Task directions:
Make an exact copy of the listing, without images.

*** Extracted records Section Begins ***

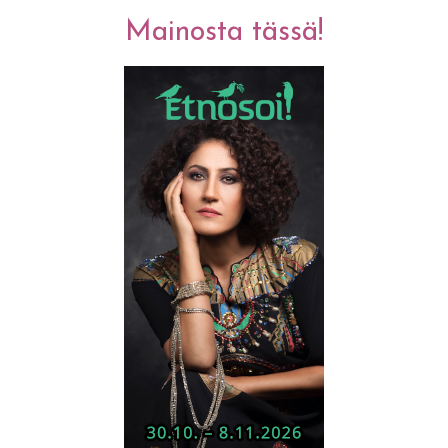
Mainosta tässä!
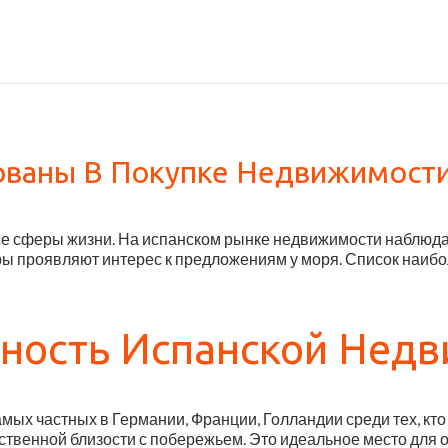
ваны В Покупке Недвижимости
е сферы жизни. На испанском рынке недвижимости наблюда
ы проявляют интерес к предложениям у моря. Список наибо
ность Испанской Нед
амых частных в Германии, Франции, Голландии среди тех, кт
ственной близости с побережьем. Это идеальное место для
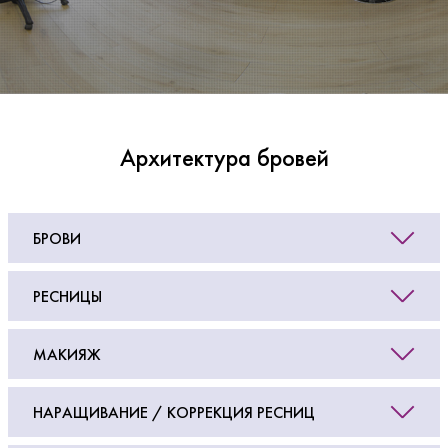
Архитектура бровей
БРОВИ
РЕСНИЦЫ
МАКИЯЖ
НАРАЩИВАНИЕ / КОРРЕКЦИЯ РЕСНИЦ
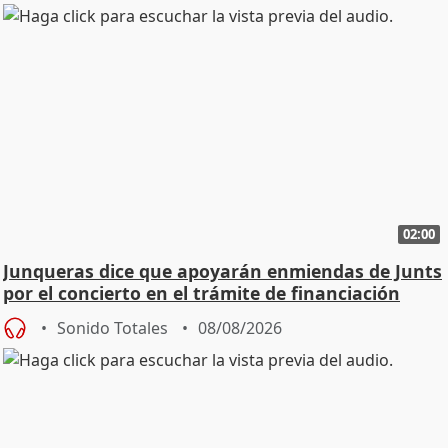
02:00
Junqueras dice que apoyarán enmiendas de Junts
por el concierto en el trámite de financiación
Sonido Totales
08/08/2026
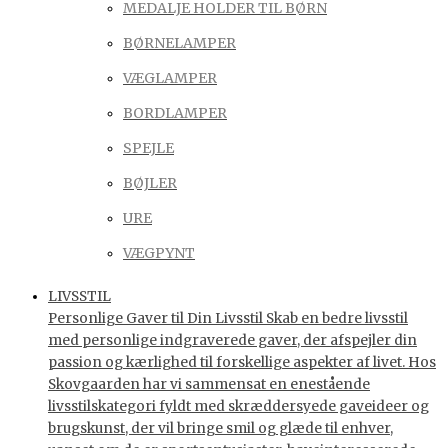
MEDALJE HOLDER TIL BØRN
BØRNELAMPER
VÆGLAMPER
BORDLAMPER
SPEJLE
BØJLER
URE
VÆGPYNT
LIVSSTIL
Personlige Gaver til Din Livsstil Skab en bedre livsstil
med personlige indgraverede gaver, der afspejler din
passion og kærlighed til forskellige aspekter af livet. Hos
Skovgaarden har vi sammensat en enestående
livsstilskategori fyldt med skræddersyede gaveideer og
brugskunst, der vil bringe smil og glæde til enhver,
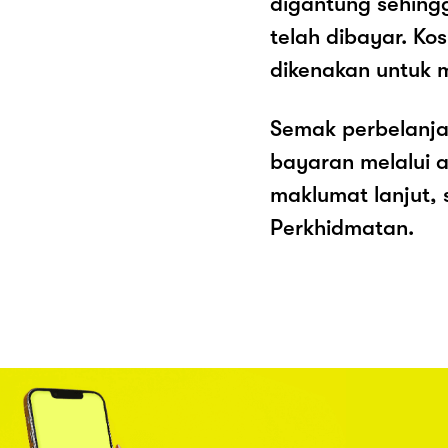
digantung sehing
telah dibayar. K
dikenakan untuk 
Semak perbelanja
bayaran melalui a
maklumat lanjut, 
Perkhidmatan.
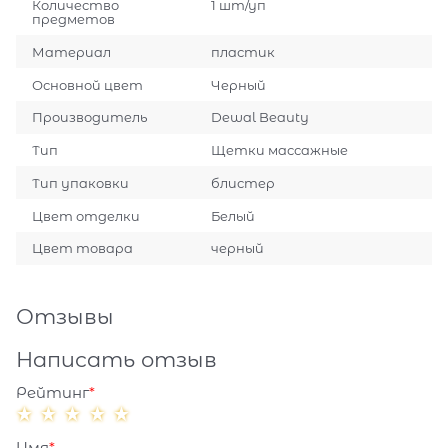
Количество
1 шт/уп
предметов
Материал
пластик
Основной цвет
Черный
Производитель
Dewal Beauty
Тип
Щетки массажные
Тип упаковки
блистер
Цвет отделки
Белый
Цвет товара
черный
Отзывы
Написать отзыв
Рейтинг
Имя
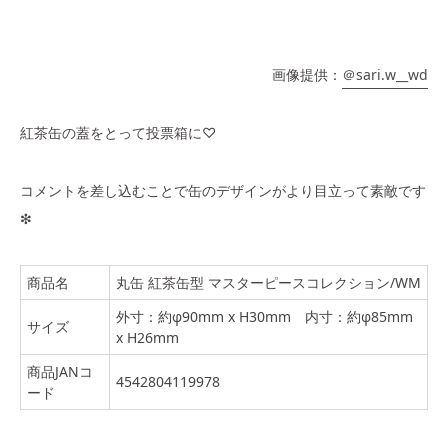
画像提供：
＠sari.w__wd
紅茶缶の蓋をとって投票箱に♡
コメントを差し込むことで缶のデザインがより目立って素敵です
❇︎
商品名
丸缶 紅茶缶型 マスターピースコレクション/WM
外寸：約φ90mm x H30mm 内寸：約φ85mm
サイズ
x H26mm
商品JANコ
4542804119978
ード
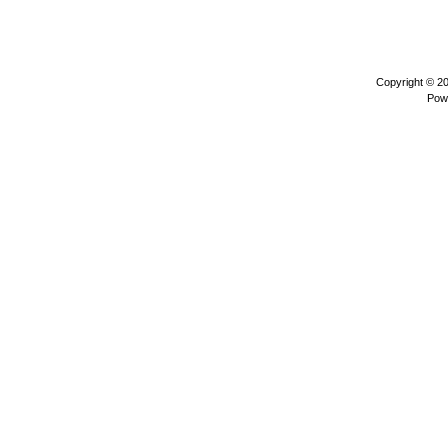
Copyright © 2
Pow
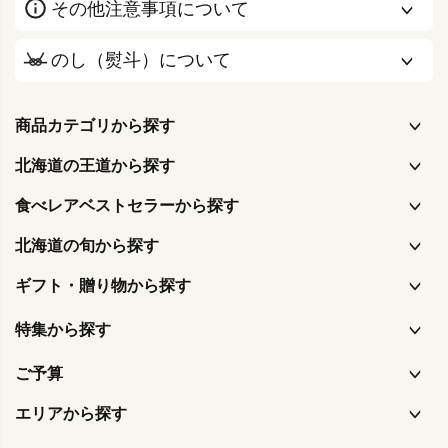
その他注意事項について
のし（熨斗）について
商品カテゴリから探す
北海道の王道から探す
食べレアベストセラーから探す
北海道の旬から探す
ギフト・贈り物から探す
特集から探す
ご予算
エリアから探す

*** Extracted records Section Ends ***

Solved exercise:
Mainosta tässä!
ваны В Покупке Недвижимости
е сферы жизни. На испанском рынке недвижимости наблюда
ы проявляют интерес к предложениям у моря. Список наибо
ность Испанской Нед
амых частных в Германии, Франции, Голландии среди тех, кт
ственной близости с побережьем. Это идеальное место для
Архитектура бровей
БРОВИ
РЕСНИЦЫ
МАКИЯЖ
НАРАЩИВАНИЕ / КОРРЕКЦИЯ РЕСНИЦ
02:00
Junqueras dice que apoyarán enmiendas de Junts
por el concierto en el trámite de financiación
Sonido Totales
08/08/2026
MEDALJE HOLDER TIL BØRN
BØRNELAMPER
VÆGLAMPER
BORDLAMPER
SPEJLE
BØJLER
URE
VÆGPYNT
LIVSSTIL
Personlige Gaver til Din Livsstil Skab en bedre livsstil
med personlige indgraverede gaver, der afspejler din
passion og kærlighed til forskellige aspekter af livet. Hos
Skovgaarden har vi sammensat en enestående
livsstilskategori fyldt med skræddersyede gaveideer og
brugskunst, der vil bringe smil og glæde til enhver,
digantung sehing
telah dibayar. K
dikenakan untuk 
Semak perbelanja
bayaran melalui a
maklumat lanjut, 
Perkhidmatan.
Количество
1 шт/уп
предметов
Материал
пластик
Основной цвет
Черный
Производитель
Dewal Beauty
Тип
Щетки массажные
Тип упаковки
блистер
Цвет отделки
Белый
Цвет товара
черный
Отзывы
Написать отзыв
Рейтинг
Имя
画像提供：
＠sari.w__wd
紅茶缶の蓋をとって投票箱に♡
コメントを差し込むことで缶のデザインがより目立って素敵です
❇︎
商品名
丸缶 紅茶缶型 マスターピースコレクション/WM
外寸：約φ90mm x H30mm 内寸：約φ85mm
サイズ
x H26mm
商品JANコ
4542804119978
ード
Copyright © 2
Pow
その他注意事項について
のし（熨斗）について
商品カテゴリから探す
北海道の王道から探す
食べレアベストセラーから探す
北海道の旬から探す
ギフト・贈り物から探す
特集から探す
ご予算
エリアから探す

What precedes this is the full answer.